Assignment => Set down a faithful copy of every record below, with no images.

Extracted page text data

.....

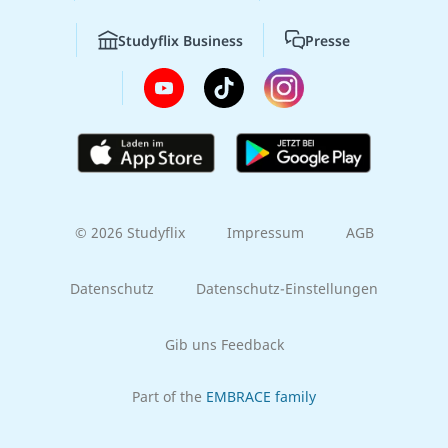
Studyflix Business
Presse
© 2026 Studyflix
Impressum
AGB
Datenschutz
Datenschutz-Einstellungen
Gib uns Feedback
Part of the
EMBRACE family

.....

Task result =>
Studyflix Business
Presse
© 2026 Studyflix
Impressum
AGB
Datenschutz
Datenschutz-Einstellungen
Gib uns Feedback
Part of the
EMBRACE family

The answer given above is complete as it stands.